Die JF hat bei den Landeskriminalämtern (LKA) der Bundesländer nach den Fallzahlen politisch motivierter Kriminalität im Zusammenhang mit der Bundestagswahl gefragt. Darunter fallen etwa zerstörte Plakate, Beleidigungen oder Bedrohungen von Wahlkämpfern sowie Veranstaltungsstörungen. Einige Länder können zwischenzeitlich keine Auskunft geben, da sie die Fallzahlen quartalsweise sammeln und an das Bundeskriminalamt (BKA) weiterleiten. Für die Länder, die solche Straftaten bereits zusammengetragen haben, stellen die Zahlen eine Momentaufnahme dar. Das LKA Baden-Württemberg weist darauf hin, daß „aus der genannten Gesamtfallzahl kein Rückschluß auf die Anzahl der betroffenen Personen oder Gegenstände gezogen werden“ könne. Würden beispielsweise mehrere Wahlplakate in einer Straße beschädigt, zähle das als ein Fall. Das gilt für alle der folgenden Statistiken. In Baden-Württemberg erfaßte das LKA bisher 72 Straftaten, von denen vier nicht einer Partei zuzuordnen waren. In 53 Prozent der Fälle war die AfD das Angriffsziel. Auf die Grünen entfallen 16 Prozent, bei der CDU sind es 13 Prozent, die SPD war in sieben Prozent der Fälle Leidtragende.

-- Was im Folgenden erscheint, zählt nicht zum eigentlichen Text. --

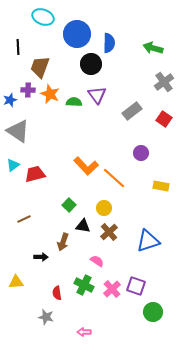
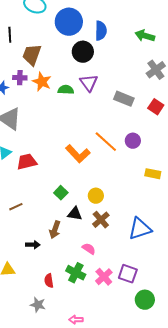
gray rectangle: (132, 111) -> (124, 99), turned 60
orange line: (114, 178) -> (106, 142), moved

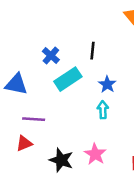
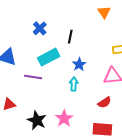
blue cross: (51, 56) -> (40, 28), moved
purple line: (34, 119) -> (33, 77), moved

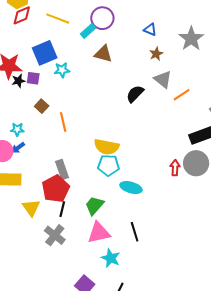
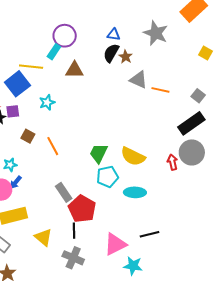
yellow line: (58, 19) -> (31, 67), moved
cyan star: (62, 70) -> (47, 102), moved
black semicircle: (135, 94) -> (111, 53), moved
orange line: (182, 95) -> (160, 90), turned 60
yellow semicircle: (107, 147) -> (133, 156), moved, turned 30
red pentagon: (56, 189) -> (82, 209), moved
green trapezoid: (94, 206) -> (99, 153), moved
black line: (135, 232) -> (149, 234), turned -72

Dem LKA Sachsen sind bislang 37 politisch motivierte Straftaten bekannt. Jeweils ein Drittel betreffen die Linkspartei und die AfD, der Rest verteilt sich auf andere Parteien. Es sei keine Tendenz zu erkennen, daß es zu mehr Straftaten kommt als bei bisherigen Wahlkämpfen, teilt das LKA mit. In Berlin zählte das LKA mit Stand 24. August 130 Fälle. Bei 106 davon handelt es sich um Sachbeschädigung. Zu gefährlicher Körperverletzung kam es in drei, zu Körperverletzung in zwei Fällen. Beleidigungen und Bedrohungen erfuhren jeweils drei Wahlkämpfer. Verbotene Symbole registrierte die Polizei dreimal. 

Die meisten beschädigten Wahlplakate hat mit Abstand die AfD zu verzeichnen. 318 Plakate der AfD wurden demoliert. Bei der CDU waren es 101 Plakate, gefolgt von der SPD mit 91, der Linken mit 64 und der FDP mit 41 lädierten Plakaten. 16 Plakate der Grünen sind beschädigt worden. In Schleswig-Holstein dokumentierte man bis zum 27. August elf Straftaten, die „keinen unmittelbaren Bezug zu einer bestimmten Partei erkennen“ ließen. In jeweils vier Fällen handelt es sich um Diebstahl und Sachbeschädigung von Wahlplakaten, in zwei Fällen um Beleidigungen und in einem Fall um Bedrohung. 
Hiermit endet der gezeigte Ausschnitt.